La differenza si gioca su questa continuità ecologica: habitat di foce, bassi fondali, barene e altre zone lagunari restano connessi lungo la costa del Friuli-Venezia Giulia.

Canal Novo e il delta del fiume Stella

Una volta che si entra nel cuore della riserva, emerge il carattere del delta del fiume Stella: un fitto reticolo d'acqua che attraversa un rigoglioso canneto e si apre verso la laguna. A bordo, conta questo equilibrio tra apporti dolci e salmastri, perché da qui dipende la stabilità dell'intero ecosistema delle Foci dello Stella.

Canal Novo occupa un ruolo preciso. È un'ex valle da pesca di 35 ettari, oggi palude salmastra con specchi d'acqua separati dalla marea da argini perimetrali; Canal Novo e il vicino canneto documentano una tipologia di valle da pesca un tempo presente lungo tutto il Nord Adriatico, oggi quasi scomparsa.

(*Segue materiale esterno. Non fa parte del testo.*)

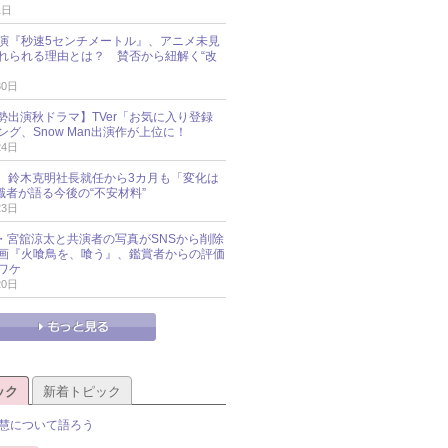
1日
演『秒速5センチメートル』、アニメ未見
れられる理由とは？ 賛否から紐解く“改
30日
O勢出演秋ドラマ】TVer「お気に入り登録
グ、Snow Man出演作が上位に！
24日
O社、鈴木克明社長就任から3カ月も「変化は
識者が語る今後の“不安材料”
23日
an・宮舘涼太と共演者の写真がSNSから削除
 映画『火喰鳥を、喰う』、鑑賞者からの評価
ワケ
20日
ック
新着トピック
慧について語ろう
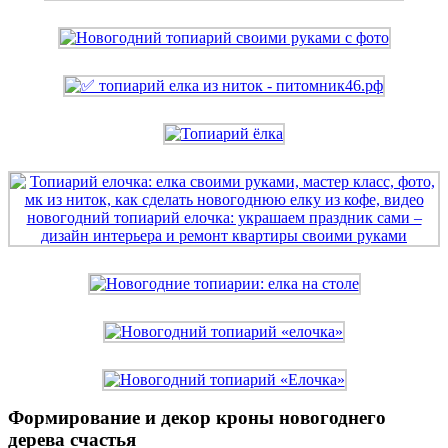
Формирование и декор кроны новогоднего
дерева счастья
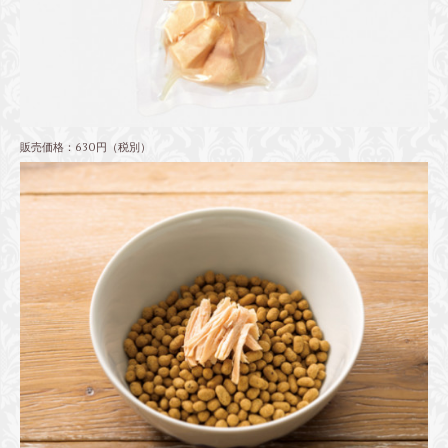
販売価格：630円（税別）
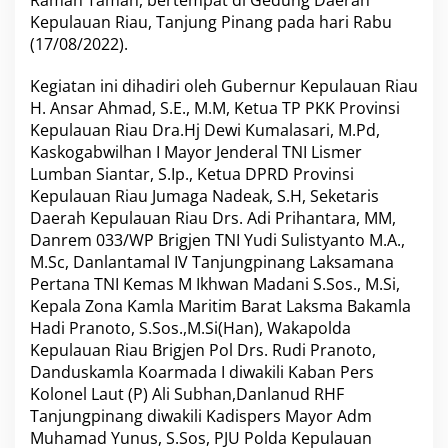
Ramah Tamah, bertempat di Gedung Daerah
R
Kepulauan Riau, Tanjung Pinang pada hari Rabu
a
(17/08/2022).
k
y
Kegiatan ini dihadiri oleh Gubernur Kepulauan Riau
a
t
H. Ansar Ahmad, S.E., M.M, Ketua TP PKK Provinsi
D
Kepulauan Riau Dra.Hj Dewi Kumalasari, M.Pd,
a
Kaskogabwilhan I Mayor Jenderal TNI Lismer
l
Lumban Siantar, S.Ip., Ketua DPRD Provinsi
a
m
Kepulauan Riau Jumaga Nadeak, S.H, Seketaris
R
Daerah Kepulauan Riau Drs. Adi Prihantara, MM,
a
Danrem 033/WP Brigjen TNI Yudi Sulistyanto M.A.,
n
M.Sc, Danlantamal IV Tanjungpinang Laksamana
g
Pertana TNI Kemas M Ikhwan Madani S.Sos., M.Si,
k
a
Kepala Zona Kamla Maritim Barat Laksma Bakamla
M
Hadi Pranoto, S.Sos.,M.Si(Han), Wakapolda
e
Kepulauan Riau Brigjen Pol Drs. Rudi Pranoto,
m
Danduskamla Koarmada I diwakili Kaban Pers
p
e
Kolonel Laut (P) Ali Subhan,Danlanud RHF
r
Tanjungpinang diwakili Kadispers Mayor Adm
i
Muhamad Yunus, S.Sos, PJU Polda Kepulauan
n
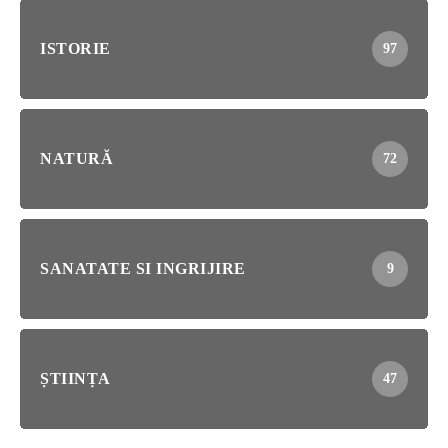
ISTORIE
97
NATURĂ
72
SANATATE SI INGRIJIRE
9
ȘTIINȚA
47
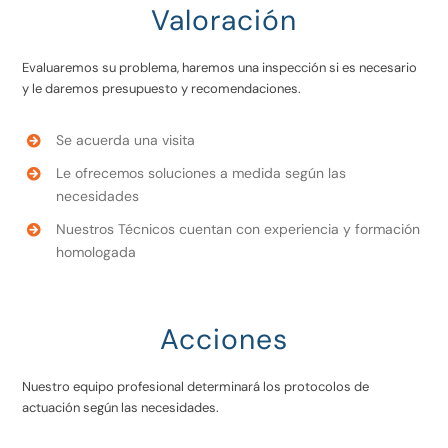
Valoración
Evaluaremos su problema, haremos una inspección si es necesario
y le daremos presupuesto y recomendaciones.
Se acuerda una visita
Le ofrecemos soluciones a medida según las
necesidades
Nuestros Técnicos cuentan con experiencia y formación
homologada
Acciones
Nuestro equipo profesional determinará los protocolos de
actuación según las necesidades.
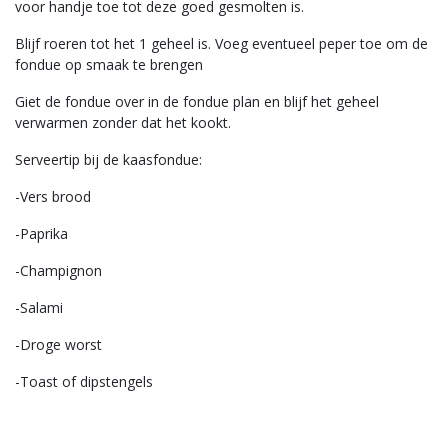
voor handje toe tot deze goed gesmolten is.
Blijf roeren tot het 1 geheel is. Voeg eventueel peper toe om de
fondue op smaak te brengen
Giet de fondue over in de fondue plan en blijf het geheel
verwarmen zonder dat het kookt.
Serveertip bij de kaasfondue:
-Vers brood
-Paprika
-Champignon
-Salami
-Droge worst
-Toast of dipstengels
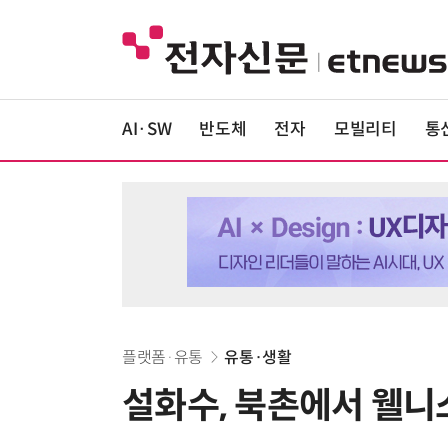
AI·SW
반도체
전자
모빌리티
통
플랫폼·유통
유통·생활
설화수, 북촌에서 웰니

Un ecosistema unico nel sistema lagunare del Friuli

La riserva si inserisce in una zona lagunare fatta di bassi fondali, canali stretti e vegetazione acquatica indispensabile per la riproduzione di molte specie ittiche; in pratica, la struttura biologica della laguna di Marano dipende anche da questi rapporti tra acque, sedimenti e piante sommerse.

Per approfondire il sistema lagunare regionale, la riserva Foce Stella si collega idealmente ad altri ambienti del medesimo arco costiero. Lo stesso principio vale per le rotte nautiche e gli accessi locali: la lettura della morfologia, dei bassi fondali e dei canali resta essenziale anche consultando la guida agli approdi e porti della regione.

Birdwatching alle Foci dello Stella: le specie da osservare

La riserva naturale delle Foci dello Stella è uno dei riferimenti più solidi dell’Adriatico settentrionale per l’osservazione dell’avifauna. In questa zona lagunare, la presenza di acque salmastre, ambienti aperti, canali e canneti crea condizioni favorevoli per specie nidificanti, stanziali e migratrici durante tutto l’anno.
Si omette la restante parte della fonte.